*Information:*
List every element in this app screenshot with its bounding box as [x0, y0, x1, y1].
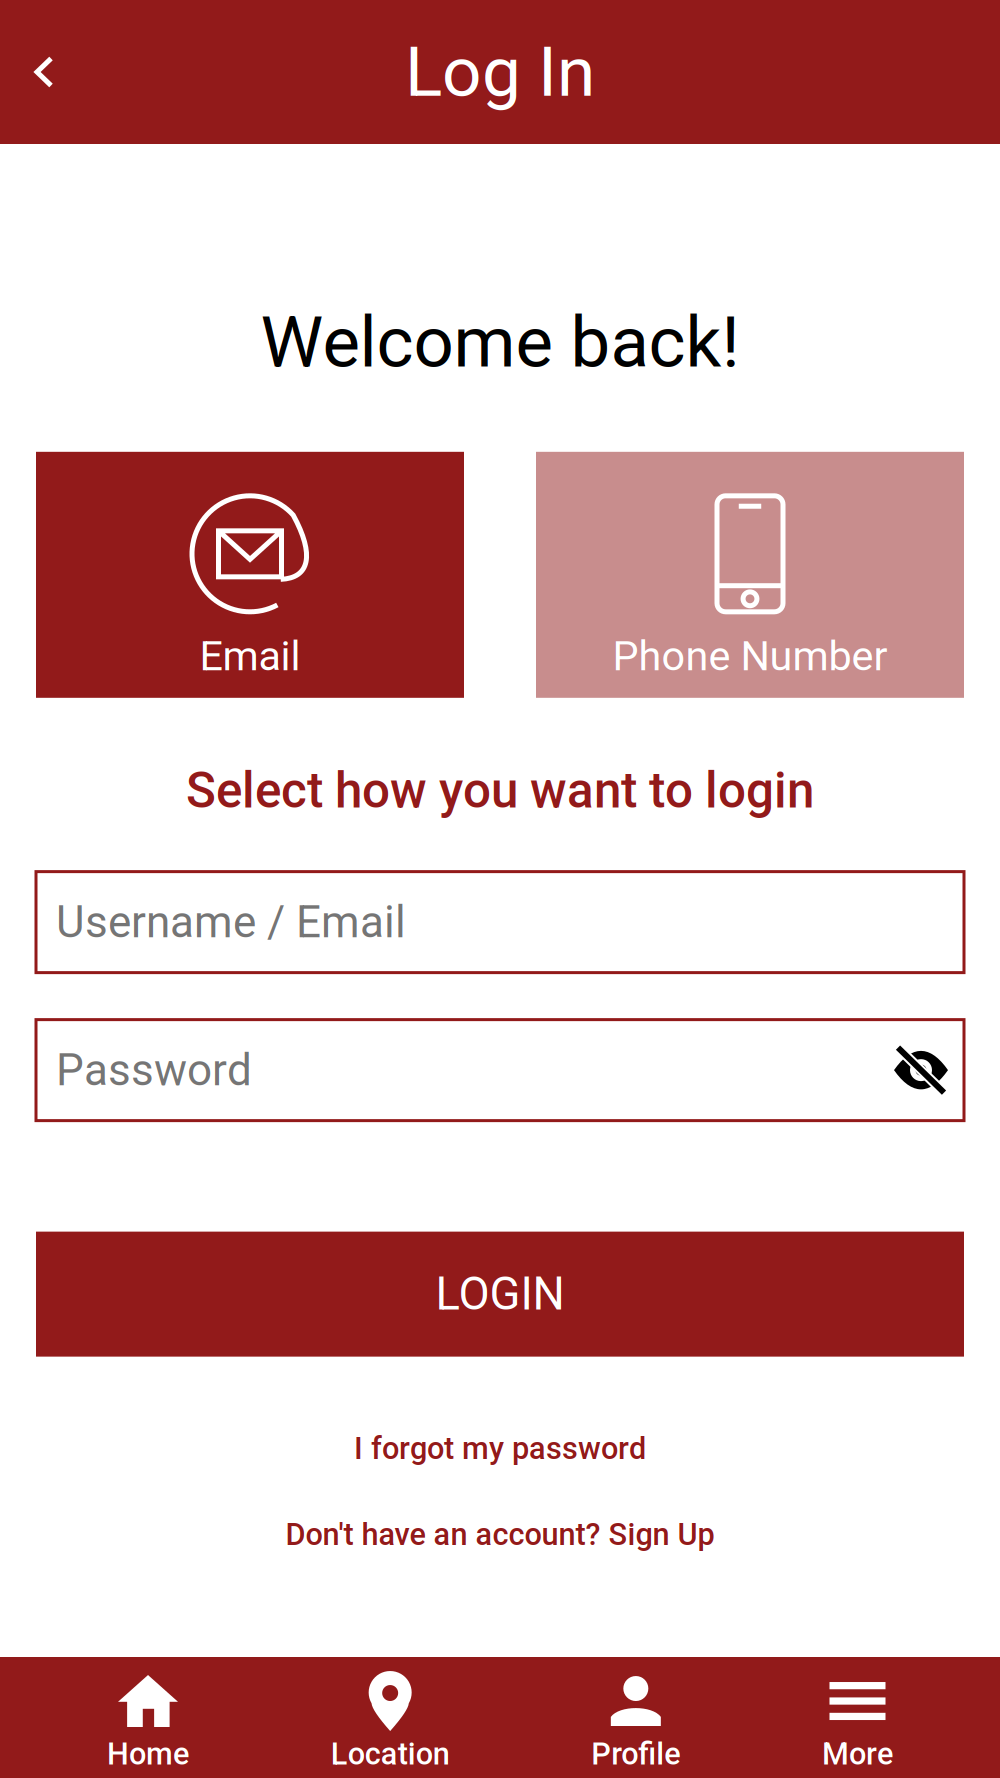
staticText: I forgot my password [354, 1431, 646, 1467]
staticText: Home [107, 1736, 189, 1772]
staticText: Email [200, 632, 300, 680]
button[interactable]: Email [36, 452, 464, 698]
button[interactable]: I forgot my password [0, 1432, 1000, 1466]
button[interactable]: Home [107, 1653, 189, 1778]
button[interactable]: Show password [890, 1039, 952, 1101]
button[interactable]: More [822, 1653, 893, 1778]
staticText: Location [331, 1736, 450, 1772]
staticText: Select how you want to login [186, 762, 814, 820]
button[interactable]: LOGIN [36, 1232, 964, 1357]
staticText: Profile [591, 1736, 680, 1772]
staticText: Don't have an account? Sign Up [286, 1517, 714, 1553]
staticText: Welcome back! [260, 301, 740, 384]
button[interactable]: Location [331, 1653, 450, 1778]
staticText: Password [56, 1044, 252, 1096]
staticText: Phone Number [612, 632, 888, 680]
staticText: Username / Email [56, 896, 406, 948]
button[interactable]: Phone Number [536, 452, 964, 698]
staticText: Log In [405, 31, 595, 113]
button[interactable]: Don't have an account? Sign Up [0, 1518, 1000, 1552]
button[interactable]: Back [0, 10, 95, 134]
button[interactable]: Profile [591, 1653, 680, 1778]
staticText: More [822, 1736, 893, 1772]
staticText: LOGIN [436, 1268, 564, 1321]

*What to do:*
Every line above that holds "Sign" should be copied out.

*Exercise solution:*
staticText: Don't have an account? Sign Up [286, 1517, 714, 1553]
button[interactable]: Don't have an account? Sign Up [0, 1518, 1000, 1552]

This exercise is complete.